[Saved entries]
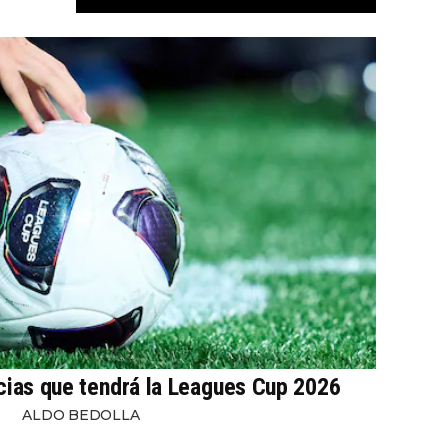
cias que tendrá la Leagues Cup 2026
ALDO BEDOLLA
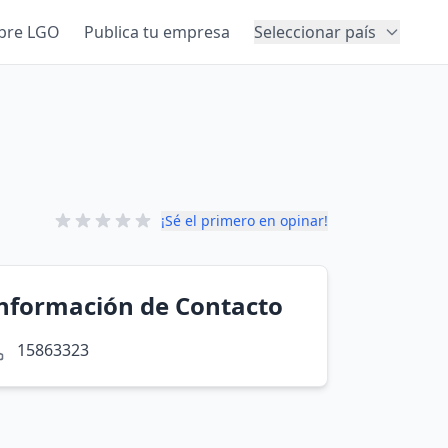
bre LGO
Publica tu empresa
Seleccionar país
¡Sé el primero en opinar!
nformación de Contacto
15863323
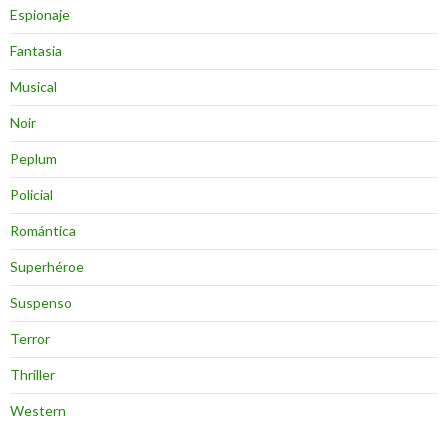
Espionaje
Fantasia
Musical
Noir
Peplum
Policial
Romántica
Superhéroe
Suspenso
Terror
Thriller
Western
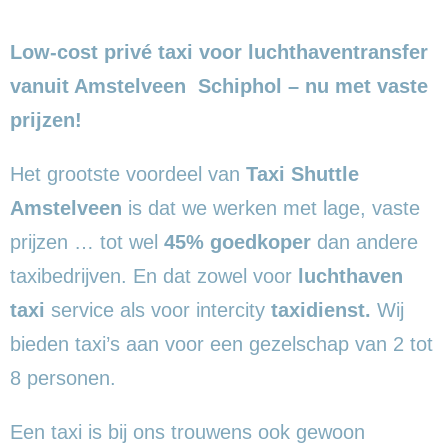
Low-cost privé taxi voor luchthaventransfer
vanuit Amstelveen Schiphol – nu met vaste
prijzen!
Het grootste voordeel van
Taxi Shuttle
Amstelveen
is dat we werken met lage, vaste
prijzen … tot wel
45% goedkoper
dan andere
taxibedrijven. En dat zowel voor
luchthaven
taxi
service als voor intercity
taxidienst.
Wij
bieden taxi’s aan voor een gezelschap van 2 tot
8 personen.
Een taxi is bij ons trouwens ook gewoon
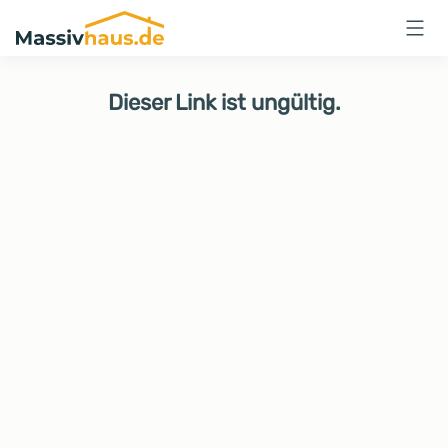
Massivhaus
Logo
Anmelden
Dieser Link ist ungültig.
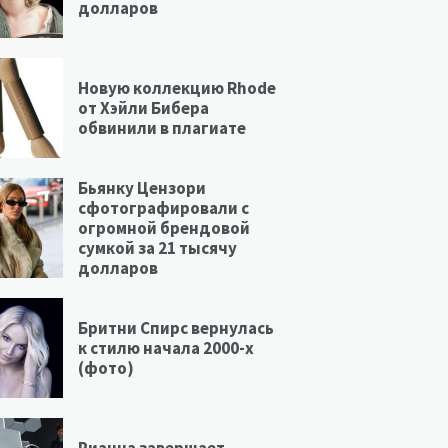
долларов
Новую коллекцию Rhode
от Хэйли Бибера
обвинили в плагиате
Бьянку Цензори
сфотографировали с
огромной брендовой
сумкой за 21 тысячу
долларов
Бритни Спирс вернулась
к стилю начала 2000-х
(фото)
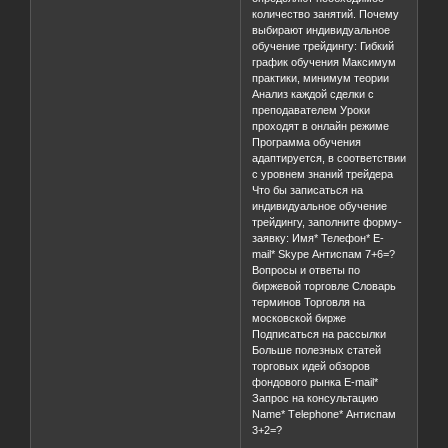
количество занятий. Почему
выбирают индивидуальное
обучение трейдингу: Гибкий
график обучения Максимум
практики, минимум теории
Анализ каждой сделки с
преподавателем Уроки
проходят в онлайн режиме
Программа обучения
адаптируется, в соответствии
с уровнем знаний трейдера
Что бы записаться на
индивидуальное обучение
трейдингу, заполните форму-
заявку: Имя* Телефон* E-
mail* Skype Антиспам 7+6=?
Вопросы и ответы по
биржевой торговле Словарь
терминов Торговля на
московской бирже
Подписаться на рассылки
Больше полезных статей
торговых идей обзоров
фондового рынка E-mail*
Запрос на консультацию
Name* Тelephone* Антиспам
3+2=?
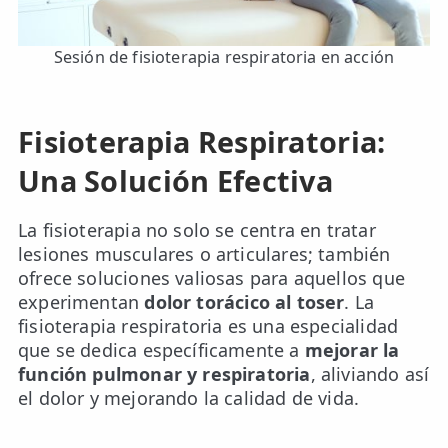
Sesión de fisioterapia respiratoria en acción
Fisioterapia Respiratoria:
Una Solución Efectiva
La fisioterapia no solo se centra en tratar
lesiones musculares o articulares; también
ofrece soluciones valiosas para aquellos que
experimentan
dolor torácico al toser
. La
fisioterapia respiratoria es una especialidad
que se dedica específicamente a
mejorar la
función pulmonar y respiratoria
, aliviando así
el dolor y mejorando la calidad de vida.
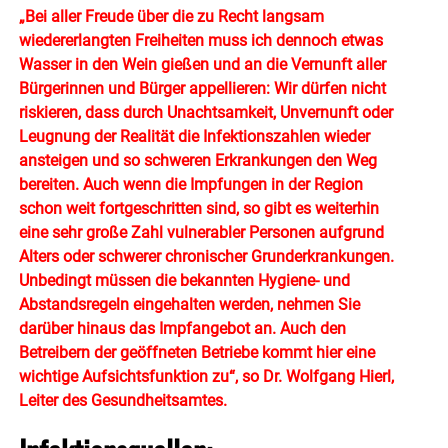
„Bei aller Freude über die zu Recht langsam
wiedererlangten Freiheiten muss ich dennoch etwas
Wasser in den Wein gießen und an die Vernunft aller
Bürgerinnen und Bürger appellieren: Wir dürfen nicht
riskieren, dass durch Unachtsamkeit, Unvernunft oder
Leugnung der Realität die Infektionszahlen wieder
ansteigen und so schweren Erkrankungen den Weg
bereiten. Auch wenn die Impfungen in der Region
schon weit fortgeschritten sind, so gibt es weiterhin
eine sehr große Zahl vulnerabler Personen aufgrund
Alters oder schwerer chronischer Grunderkrankungen.
Unbedingt müssen die bekannten Hygiene- und
Abstandsregeln eingehalten werden, nehmen Sie
darüber hinaus das Impfangebot an. Auch den
Betreibern der geöffneten Betriebe kommt hier eine
wichtige Aufsichtsfunktion zu“, so Dr. Wolfgang Hierl,
Leiter des Gesundheitsamtes.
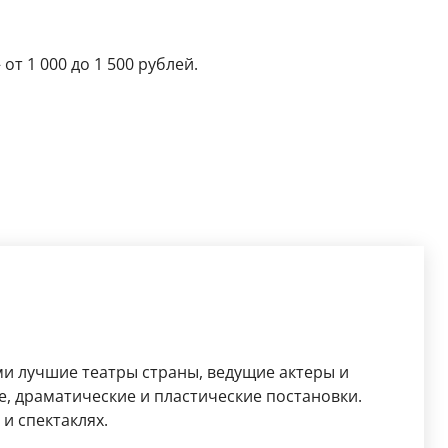
от 1 000 до 1 500 рублей.
ми лучшие театры страны, ведущие актеры и
, драматические и пластические постановки.
и спектаклях.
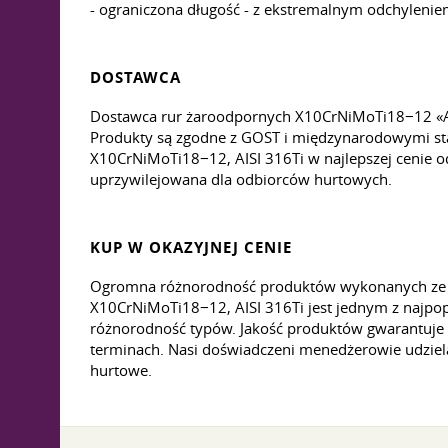
- ograniczona długość - z ekstremalnym odchylenie
DOSTAWCA
Dostawca rur żaroodpornych X10CrNiMoTi18−12 «Au
Produkty są zgodne z GOST i międzynarodowymi sta
X10CrNiMoTi18−12, AISI 316Ti w najlepszej cenie o
uprzywilejowana dla odbiorców hurtowych.
KUP W OKAZYJNEJ CENIE
Ogromna różnorodność produktów wykonanych ze st
X10CrNiMoTi18−12, AISI 316Ti jest jednym z najpo
różnorodność typów. Jakość produktów gwarantuje r
terminach. Nasi doświadczeni menedżerowie udzielą
hurtowe.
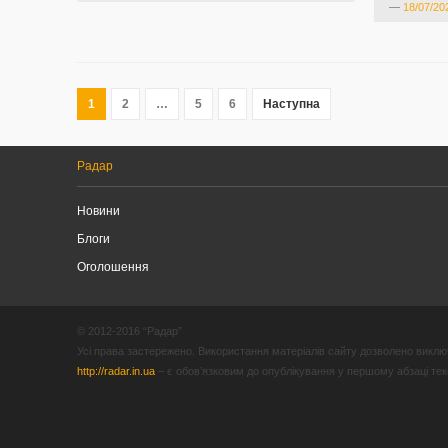
—
18/07/20
1
2
…
5
6
Наступна
Радар
Новини
Блоги
Оголошення
© 2012-2016 “Радар”
Усі права застережено. Використання матеріалів сайту дозволено виключ
http://radar.in.ua
– є обов’язковим до опублікування у першому абзаці текст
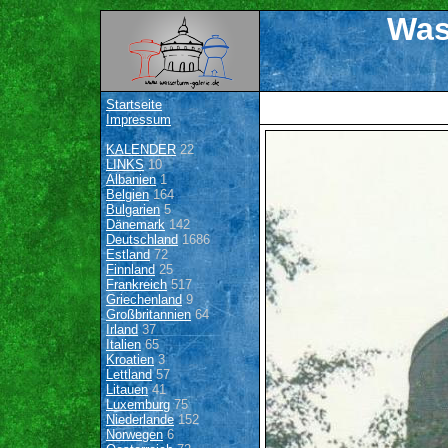
Was
Startseite
Impressum
KALENDER
22
LINKS
10
Albanien
1
Belgien
164
Bulgarien
5
Dänemark
142
Deutschland
1686
Estland
72
Finnland
25
Frankreich
517
Griechenland
9
Großbritannien
64
Irland
37
Italien
65
Kroatien
3
Lettland
57
Litauen
41
Luxemburg
75
Niederlande
152
Norwegen
6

_To do_:
Within the records above, how many lines include the word "обучения"? State the number by itself.

_Result for this exercise_:
2